On the heels of this month’s confirmation of Purdue Pharma’s controversial plan of reorganization which contained third-party releases in favor of the Sackler family members, a new bill has been introduced in the Senate seeking an end to what some critics refer to as “bankruptcy forum shopping.” The bill is a companion bill to H.R. 4193, introduced in the House in June under the moniker “Bankruptcy Venue Reform Act of 2021.” The bills, if passed into law, would generally (i) require individuals to file bankruptcy in the district where their domicile, residence, or principal assets are located; (ii) require corporate debtors to file bankruptcy in the district where their principal assets or principal place of business is located (or in which there is case pending concerning an affiliate that owns, controls, or holds 50% percent or more of the outstanding voting securities of, or is the general partner of, the entity that is the subject of the later filed case); (iii) prevent corporate debtors from filing solely on the basis of their state of incorporation; (iii) prevent debtors from filing bankruptcy in a district simply because one of its affiliates has filed there; and (iv) require courts to transfer or dismiss cases filed in the wrong district. The bill would further discourage forum shopping by giving no effect to a change in the ownership or control of an entity or to a transfer of the principal place of business or principal assets of an entity that takes place within one year before the petition date or “for the purpose of establishing venue.”

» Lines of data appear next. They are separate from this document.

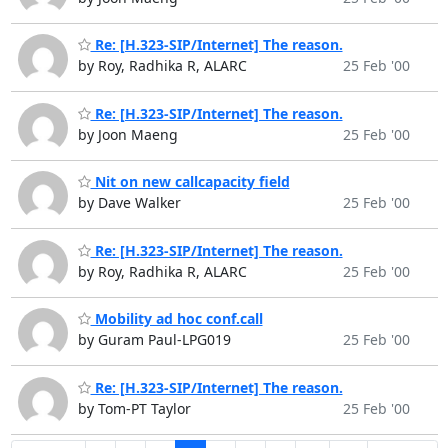
Re: [H.323-SIP/Internet] The reason.
by Roy, Radhika R, ALARC
25 Feb '00
Re: [H.323-SIP/Internet] The reason.
by Joon Maeng
25 Feb '00
Nit on new callcapacity field
by Dave Walker
25 Feb '00
Re: [H.323-SIP/Internet] The reason.
by Roy, Radhika R, ALARC
25 Feb '00
Mobility ad hoc conf.call
by Guram Paul-LPG019
25 Feb '00
Re: [H.323-SIP/Internet] The reason.
by Tom-PT Taylor
25 Feb '00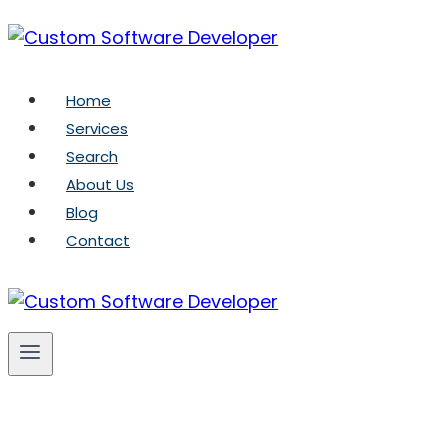
Skip
to
content
Home
Services
Search
About Us
Blog
Contact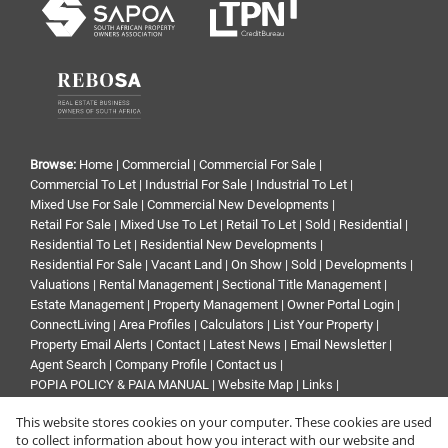
Browse:
Home
|
Commercial
|
Commercial For Sale
|
Commercial To Let
|
Industrial For Sale
|
Industrial To Let
|
Mixed Use For Sale
|
Commercial New Developments
|
Retail For Sale
|
Mixed Use To Let
|
Retail To Let
|
Sold
|
Residential
|
Residential To Let
|
Residential New Developments
|
Residential For Sale
|
Vacant Land
|
On Show
|
Sold
|
Developments
|
Valuations
|
Rental Management
|
Sectional Title Management
|
Estate Management
|
Property Management
|
Owner Portal Login
|
ConnectLiving
|
Area Profiles
|
Calculators
|
List Your Property
|
Property Email Alerts
|
Contact
|
Latest News
|
Email Newsletter
|
Agent Search
|
Company Profile
|
Contact us
|
POPIA POLICY & PAIA MANUAL
|
Website Map
|
Links
|
Request Information
|
Privacy Policy
This website stores cookies on your computer. These cookies are used
to collect information about how you interact with our website and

While the cry for bankruptcy venue reform is not new – similar bipartisan legislation has been introduced in each of the last two sessions of Congress, and prior to that in 2011 by Senator John Cornyn (TX) – this time may be different. The recent ruling by the Bankruptcy Court for the Southern District of New York approving third-party releases for members of the Sackler family may have triggered a change in sentiment among the members of Congress (and gotten the attention of their State attorney generals and constituents). The ruling, which provides broad releases in favor of members of the family in exchange for an aggregate $4.5 billion contribution to the estate, has drawn criticism from many circles. The United States Trustee and a number of states have appealed the confirmation of Purdue Pharma’s plan of reorganization. Indeed, that change in sentiment is evidenced by the recently-introduced Nondebtor Release Prohibition Act of 2021 (S. 2497 & H.R. 4777) which would, among other things, prohibit the use of non-consensual third-party releases of the nature granted to the Sacklers (and any consent would be required in writing by creditors for consensual third party releases).

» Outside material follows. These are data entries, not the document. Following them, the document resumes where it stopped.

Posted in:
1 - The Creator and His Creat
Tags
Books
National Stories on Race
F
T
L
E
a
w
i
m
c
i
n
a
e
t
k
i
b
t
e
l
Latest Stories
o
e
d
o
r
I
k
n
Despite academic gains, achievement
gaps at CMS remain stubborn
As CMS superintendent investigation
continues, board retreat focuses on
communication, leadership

Proponents of bankruptcy reform legislation argue that Purdue Pharma engaged in forum shopping in order to bring its complex Chapter 11 case before Bankruptcy Judge Drain in White Plains, New York. They assert that the company chose White Plains because the Judge approved third party releases in the complex bankruptcy cases in the past. Currently, the Bankruptcy Code generally allows an entity to file bankruptcy in the district where (a) its domicile, principal place of business, or principal assets for 180 days immediately preceding the date of the petition (or for a longer part of such 180 days than in any other district), or (b) a bankruptcy case concerning its affiliate, general partner, or partnership is pending. Purdue Pharma LP, the parent of the Purdue corporate family, was organized in Delaware and based in Connecticut. Purdue Pharma Inc., however, was organized in New York, and once it filed its petition, all other affiliates were entitled to file there as well. Under the proposed bill, Purdue Pharma Inc., as a majority-owned subsidiary of Purdue Pharma LP, could have filed in any jurisdiction where Purdue Pharma LP satisfied the venue requirements but not vice versa.
Under the current circumstances, the instant version of bankruptcy venue reform legislation is likely to get a much closer look (and maybe even a vote unlike prior attempts). The arguments from both proponents and opponents have not changed but the emotions and political pressures may have. We will keep our readers apprised of the legislation as it moves through Congress.